File Photo: Florida Republican Gubernatorial candidate Rick Scott greets supporters near his precinct Tuesday Aug. 24, 2010, in Naples, Fla. (Photo by Erik Kellar/AP Photo/File)
File Photo: Florida Republican Gubernatorial candidate Rick Scott greets supporters near his precinct Tuesday Aug. 24, 2010, in Naples, Fla.

Florida Gov. Rick Scott surprised the country last month when he stopped trashing health care reform to announce that he wanted to opt in to a federally funded expansion of Medicaid. The Obama administration had agreed in principle to let Florida privatize its program, and Scott assured fellow Republicans that he would stop the expansion if it ever burdened the state’s taxpayers. Under no circumstances would he raise “a white flag of surrender” to the Democrats in Washington.

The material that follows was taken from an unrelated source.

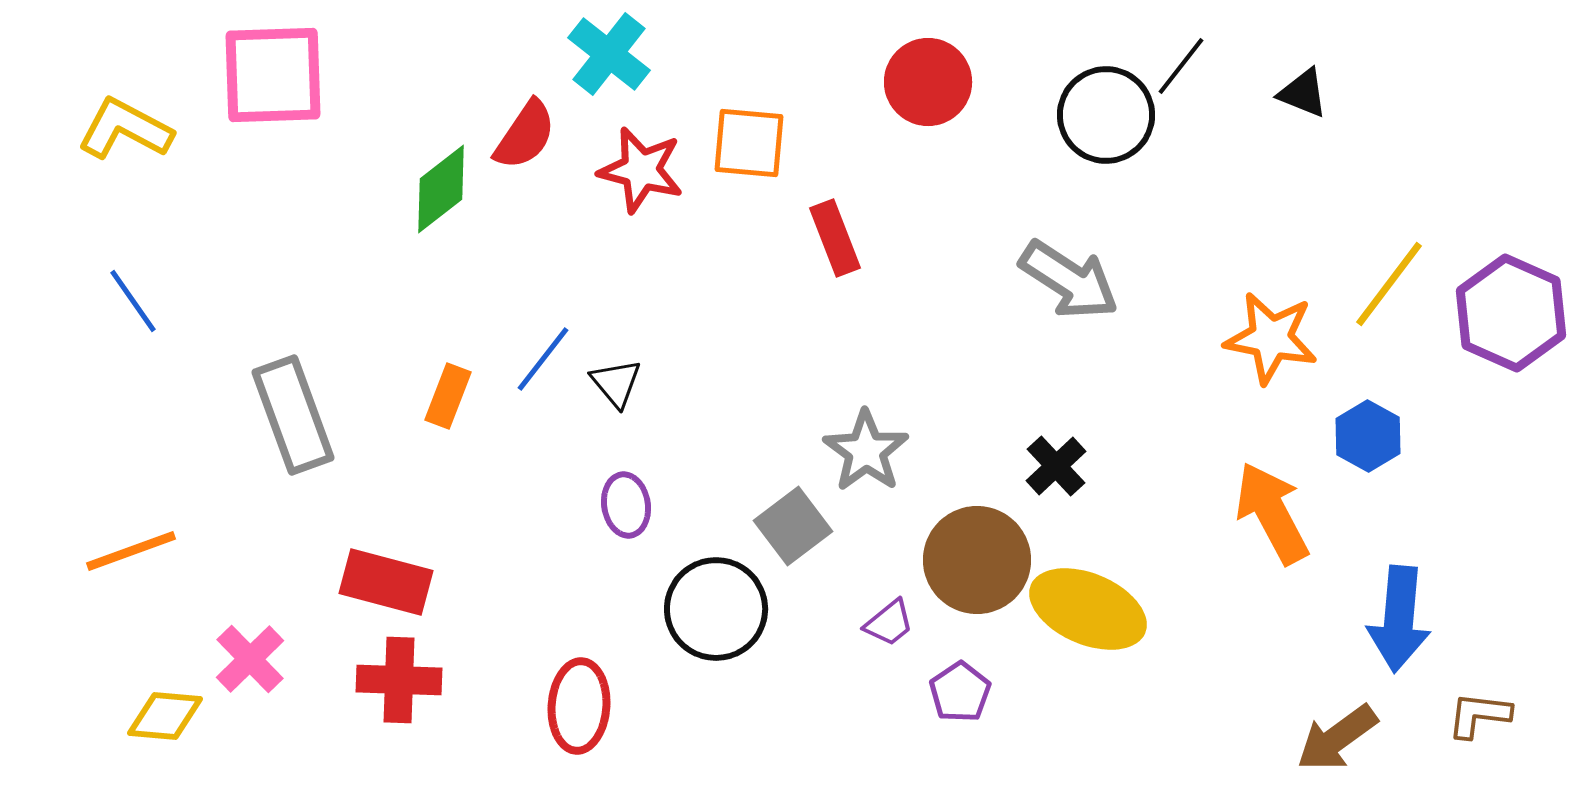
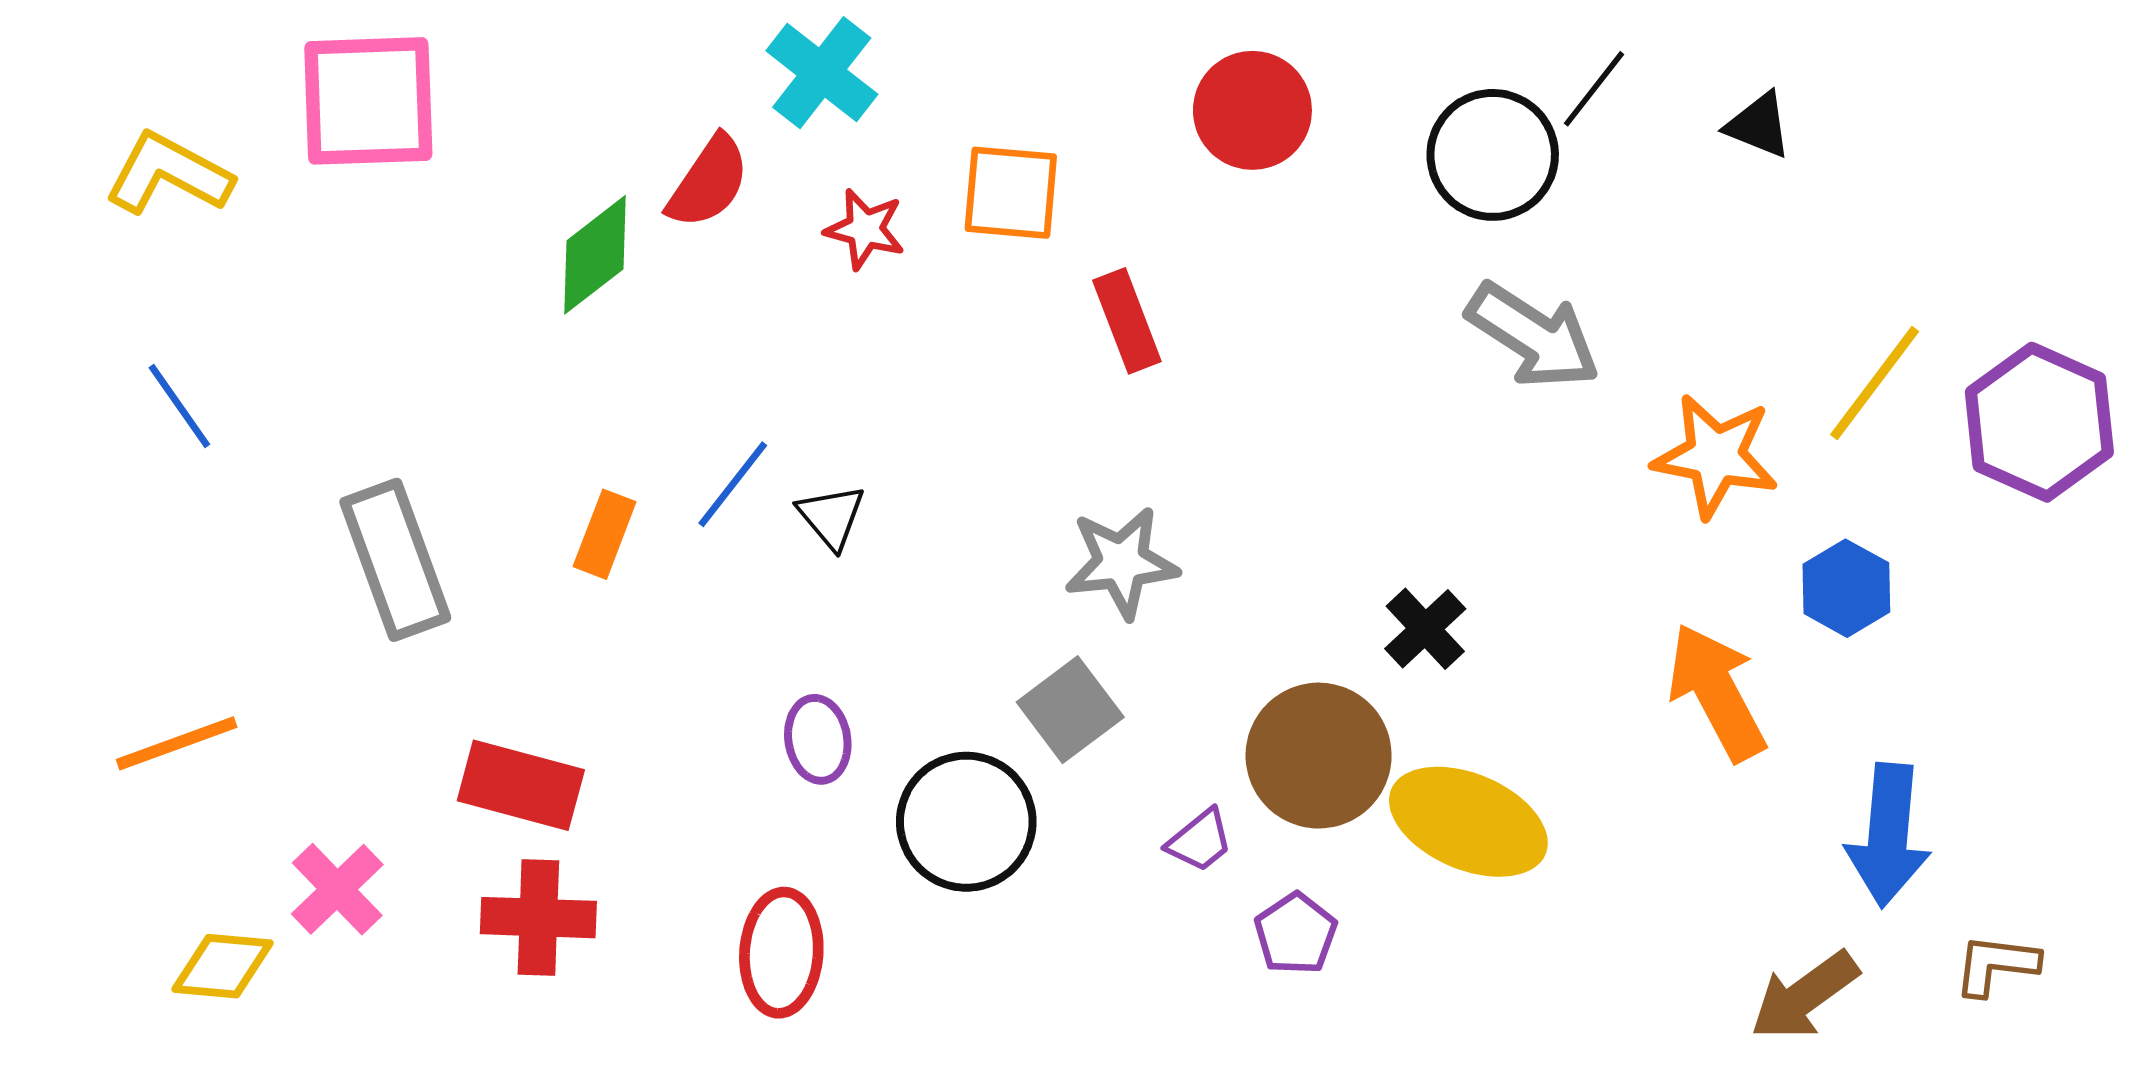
red star: (641, 170) -> (865, 229), size x0.7
gray arrow: (1069, 280) -> (1533, 336), moved
gray star: (866, 451) -> (1121, 563), moved, turned 30
purple ellipse: (626, 505) -> (818, 739), moved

Now it appears he may have to raise that flag to the Republicans in his own state legislature. On Monday, a Florida State Senate committee rejected Scott’s proposal on a 7-4 party-line vote. The setback comes just a week after an even sharper rejection by a Florida House committee, and it leaves little chance that the state’s Medicaid program will expand to cover the hundreds of thousands of residents who would have qualified for coverage under Scott’s plan.

Scott is one of eight Republican governors who have recently embraced Obama’s effort to expand health care coverage for the poor. He’s the first to be blocked by his own party, but a compromise may yet emerge. Rather than kill the proposal outright, the Senate panel is proposing that Florida bypass Medicaid and expand coverage for low-income adults through a state insurance exchange set up for kids.

It’s not clear whether the federal Department of Health and Human Services will support such a sharp departure from the national Medicaid model. As a first step, the whole Florida legislature will have to unite behind a proposal. If that happens, there may yet be hope for hundreds of thousands of Floridians who currently lack any coverage.